What to produce
Copy every line of the entries that includes the word "Sleeper".

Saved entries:
☆ ☆ ☆ ☆
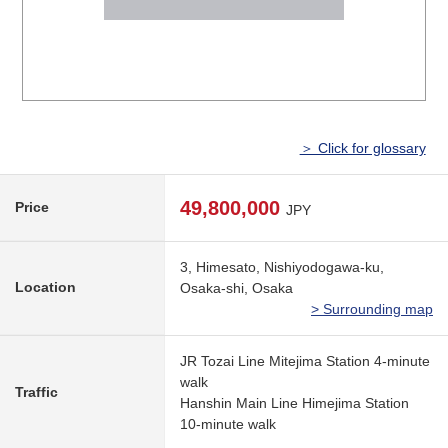
＞ Click for glossary
49,800,000
Price
JPY
3, Himesato, Nishiyodogawa-ku,
Location
Osaka-shi, Osaka
> Surrounding map
JR Tozai Line Mitejima Station 4-minute
walk
Traffic
Hanshin Main Line Himejima Station
10-minute walk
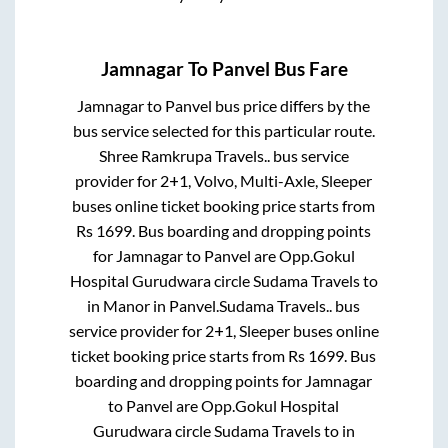
Jamnagar
To
Panvel
Bus Fare
Jamnagar
to
Panvel
bus price differs by the
bus service selected for this particular route.
Shree Ramkrupa Travels..
bus service
provider for
2+1, Volvo, Multi-Axle, Sleeper
buses online ticket booking price starts from
Rs
1699
. Bus boarding and dropping points
for
Jamnagar
to
Panvel
are
Opp.Gokul
Hospital Gurudwara circle Sudama Travels
to
in
Manor
in
Panvel
.
Sudama Travels..
bus
service provider for
2+1, Sleeper
buses online
ticket booking price starts from Rs
1699
. Bus
boarding and dropping points for
Jamnagar
to
Panvel
are
Opp.Gokul Hospital
Gurudwara circle Sudama Travels
to in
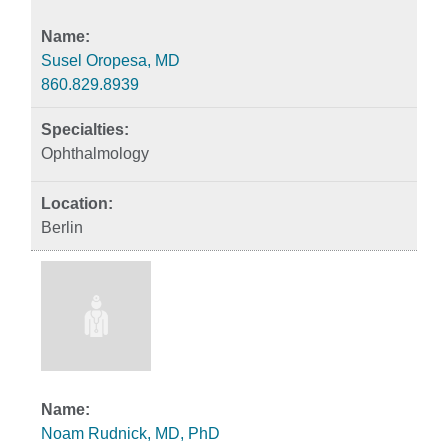
Susel Oropesa, MD
860.829.8939
Ophthalmology
Berlin
Noam Rudnick, MD, PhD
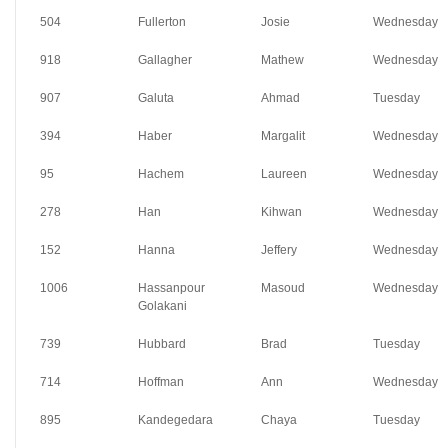
504
Fullerton
Josie
Wednesday
918
Gallagher
Mathew
Wednesday
907
Galuta
Ahmad
Tuesday
394
Haber
Margalit
Wednesday
95
Hachem
Laureen
Wednesday
278
Han
Kihwan
Wednesday
152
Hanna
Jeffery
Wednesday
1006
Hassanpour
Masoud
Wednesday
Golakani
739
Hubbard
Brad
Tuesday
714
Hoffman
Ann
Wednesday
895
Kandegedara
Chaya
Tuesday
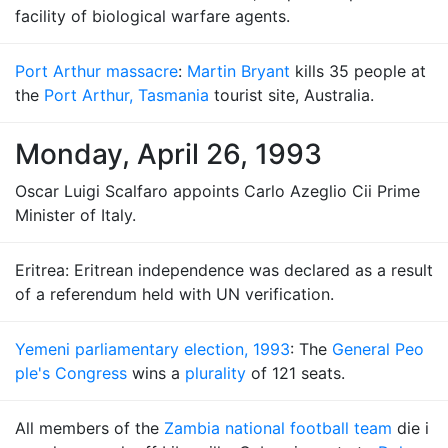
facility of biological warfare agents.
Port Arthur massacre
:
Martin Bryant
kills 35 people at
the
Port Arthur, Tasmania
tourist site, Australia.
Monday, April 26, 1993
Oscar Luigi Scalfaro appoints Carlo Azeglio Cii Prime
Minister of Italy.
Eritrea: Eritrean independence was declared as a result
of a referendum held with UN verification.
Yemeni parliamentary election, 1993
: The
General Peo
ple's Congress
wins a
plurality
of 121 seats.
All members of the
Zambia national football team
die i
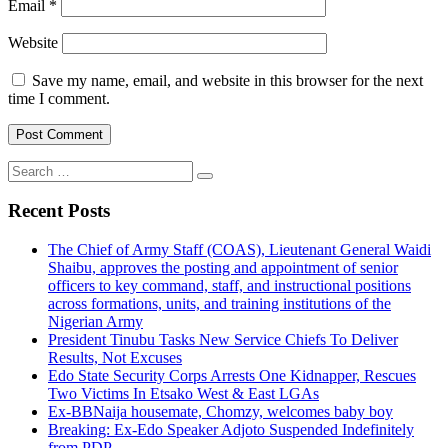
Email
*
Website
Save my name, email, and website in this browser for the next
time I comment.
Search
for:
Recent Posts
The Chief of Army Staff (COAS), Lieutenant General Waidi
Shaibu, approves the posting and appointment of senior
officers to key command, staff, and instructional positions
across formations, units, and training institutions of the
Nigerian Army
President Tinubu Tasks New Service Chiefs To Deliver
Results, Not Excuses
Edo State Security Corps Arrests One Kidnapper, Rescues
Two Victims In Etsako West & East LGAs
Ex-BBNaija housemate, Chomzy, welcomes baby boy
Breaking: Ex-Edo Speaker Adjoto Suspended Indefinitely
from PDP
☆ ☆ ☆ ☆
Answer to the problem
2+1, Volvo, Multi-Axle, Sleeper
2+1, Sleeper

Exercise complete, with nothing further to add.